**What needs to be done:**
Scan the listing below for the word "slider" and state how many lines hold it. Write nothing but the number.

**Given records:**

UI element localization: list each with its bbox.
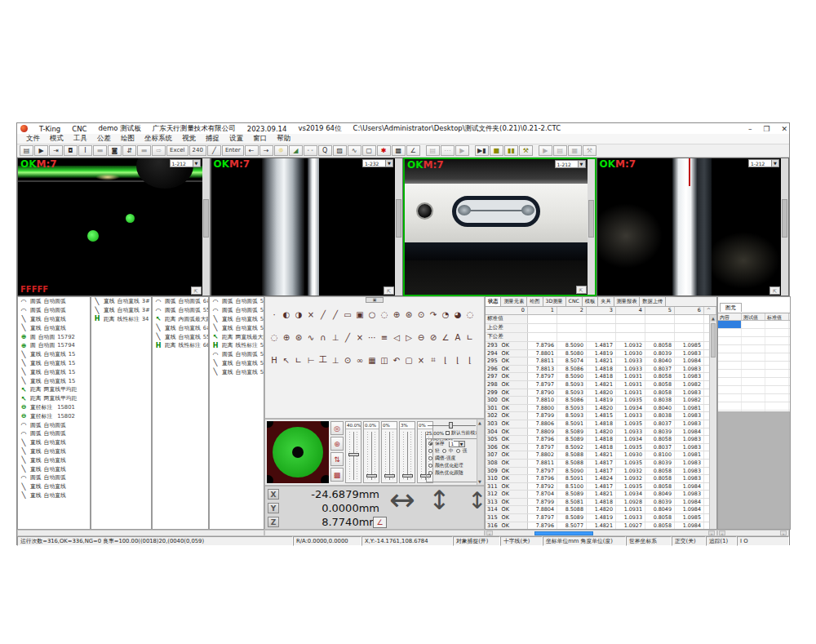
tool-icon[interactable]: ▢ [403, 354, 415, 366]
table-row[interactable]: 310OK7.87968.50911.48241.09320.80581.098… [486, 475, 716, 483]
list-item[interactable]: ◠圆弧自动圆弧6# [153, 297, 208, 306]
run-to-end-button[interactable]: ▶▮ [475, 145, 489, 156]
list-item[interactable]: H距离线性标注66 [153, 341, 208, 350]
table-row[interactable]: 302OK7.87998.50931.48151.09330.80381.098… [486, 412, 716, 420]
tool-icon[interactable]: ╱ [317, 309, 329, 320]
tool-icon[interactable]: · [268, 309, 280, 320]
scroll-thumb[interactable] [711, 323, 716, 358]
list-item[interactable]: ◠圆弧自动圆弧55 [210, 350, 264, 359]
tool-icon[interactable]: ▦ [366, 354, 378, 366]
camera-panel-3[interactable]: OKM:7 1-212▼ ⇱ [403, 158, 596, 296]
tool-icon[interactable]: ∟ [293, 354, 304, 366]
table-row[interactable]: 304OK7.88098.50891.48201.09330.80391.098… [486, 429, 716, 437]
tab-CNC[interactable]: CNC [566, 297, 583, 306]
tolerance-row[interactable]: 标准值 [486, 315, 716, 324]
settings-scrollbar[interactable]: ▲▼ [477, 420, 484, 485]
y-jog-arrow-icon[interactable]: ↕ [428, 485, 450, 516]
list-item[interactable]: ╲直线自动直线3# [91, 306, 151, 315]
tool-icon[interactable]: ⊙ [342, 354, 353, 366]
table-row[interactable]: 296OK7.88138.50861.48181.09330.80371.098… [486, 366, 716, 374]
middle-hscrollbar[interactable] [264, 530, 485, 536]
resize-handle-icon[interactable]: ⇱ [191, 286, 202, 295]
tool-icon[interactable]: ◕ [452, 309, 463, 320]
save-data-button[interactable]: ▤ [553, 145, 567, 156]
list-item[interactable]: ╲直线自动直线55 [153, 332, 208, 341]
camera-scrollbar[interactable] [395, 158, 402, 295]
tool-icon[interactable]: ▷ [403, 331, 415, 343]
channel-slider-1[interactable]: 40.0% [345, 421, 361, 483]
detail-row[interactable] [718, 337, 790, 345]
tool-icon[interactable]: ⌊ [452, 354, 463, 366]
camera-range-dropdown[interactable]: 1-212▼ [555, 160, 586, 168]
list-item[interactable]: H距离线性标注34 [91, 315, 151, 324]
list-item[interactable]: ╲直线自动直线 [18, 315, 90, 324]
menu-item[interactable]: 模式 [46, 134, 68, 144]
tool-icon[interactable]: ≡ [379, 331, 390, 343]
chevron-down-icon[interactable]: ▼ [578, 161, 585, 167]
table-row[interactable]: 312OK7.87048.50891.48211.09340.80491.098… [486, 491, 716, 499]
detail-row[interactable] [718, 345, 790, 353]
radio-颜色优化处理[interactable] [428, 464, 432, 468]
list-item[interactable]: ◠圆弧自动圆弧 [18, 429, 90, 438]
pen-button[interactable]: ╱ [207, 145, 221, 156]
tool-icon[interactable]: ▣ [354, 309, 366, 320]
list-item[interactable]: ↖距离内圆弧最大距 [153, 315, 208, 324]
tab-element[interactable]: 图元 [720, 303, 742, 312]
run-button[interactable]: ▶ [455, 145, 469, 156]
list-item[interactable]: ↖距离两直线最大距 [210, 332, 264, 341]
detail-row[interactable] [718, 394, 790, 402]
light-option-button-1[interactable]: ◎ [330, 421, 344, 435]
tool-icon[interactable]: × [415, 354, 427, 366]
slider-thumb[interactable] [384, 474, 395, 477]
list-hscrollbar[interactable] [17, 530, 264, 536]
list-item[interactable]: ◠圆弧自动圆弧55 [153, 306, 208, 315]
list-item[interactable]: ╲直线自动直线 [18, 455, 90, 464]
table-row[interactable]: 316OK7.87968.50771.48211.09270.80581.098… [486, 522, 716, 530]
tool-icon[interactable]: ◌ [379, 309, 390, 320]
list-item[interactable]: ◠圆弧自动圆弧 [18, 473, 90, 482]
light-option-button-4[interactable]: ▩ [330, 468, 344, 482]
tool-icon[interactable]: 工 [317, 354, 329, 366]
status-segment-4[interactable]: 十字线(关) [500, 536, 543, 546]
tool-icon[interactable]: ⌊ [440, 354, 451, 366]
table-row[interactable]: 298OK7.87978.50931.48211.09310.80581.098… [486, 381, 716, 389]
slider-thumb[interactable] [449, 422, 453, 429]
zoom-button[interactable]: Q [318, 145, 332, 156]
detail-row[interactable] [718, 353, 790, 362]
tool-icon[interactable]: ∩ [317, 331, 329, 343]
tool-icon[interactable]: ╱ [342, 331, 353, 343]
tool-icon[interactable]: ⊥ [330, 331, 341, 343]
image-button[interactable]: ◢ [289, 145, 303, 156]
blank-button[interactable]: ▢ [362, 145, 376, 156]
list-item[interactable]: ╲直线自动直线3# [91, 297, 151, 306]
tab-测量报表[interactable]: 测量报表 [614, 297, 641, 306]
table-row[interactable]: 295OK7.88118.50741.48211.09330.80401.098… [486, 358, 716, 366]
detail-row[interactable] [718, 329, 790, 337]
ring-light-indicator[interactable] [267, 421, 329, 483]
list-item[interactable]: ╲直线自动直线6# [153, 323, 208, 332]
default-mode-checkbox[interactable] [446, 431, 450, 435]
shield-button[interactable]: ◘ [64, 145, 78, 156]
resize-handle-icon[interactable]: ⇱ [576, 286, 587, 294]
camera-scrollbar[interactable] [588, 159, 595, 295]
list-item[interactable]: ╲直线自动直线15 [18, 367, 90, 376]
list-item[interactable]: ╲直线自动直线 [18, 482, 90, 491]
list-item[interactable]: ⊕圆自动圆15794 [18, 341, 90, 350]
table-row[interactable]: 303OK7.88068.50911.48181.09350.80371.098… [486, 420, 716, 429]
tool-icon[interactable]: ⊙ [415, 309, 427, 320]
menu-item[interactable]: 绘图 [117, 134, 139, 144]
detail-row[interactable] [718, 321, 790, 329]
tool-icon[interactable]: ⊘ [428, 331, 439, 343]
list-item[interactable]: ⊖直径标注15801 [18, 403, 90, 412]
menu-item[interactable]: 文件 [22, 134, 44, 144]
camera-scrollbar[interactable] [781, 158, 788, 295]
list-item[interactable]: ◠圆弧自动圆弧55 [210, 306, 264, 315]
curve-button[interactable]: ∿ [348, 145, 361, 156]
tab-夹具[interactable]: 夹具 [598, 297, 614, 306]
menu-item[interactable]: 坐标系统 [140, 134, 176, 144]
camera-panel-1[interactable]: OKM:7 FFFFF 1-212▼ ⇱ [17, 158, 211, 296]
arrow-left-button[interactable]: ← [245, 145, 259, 156]
tool-icon[interactable]: ◌ [464, 309, 476, 320]
tool-icon[interactable]: × [354, 331, 366, 343]
save-report-button[interactable]: ▤ [426, 145, 440, 156]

**Problem solution:**
3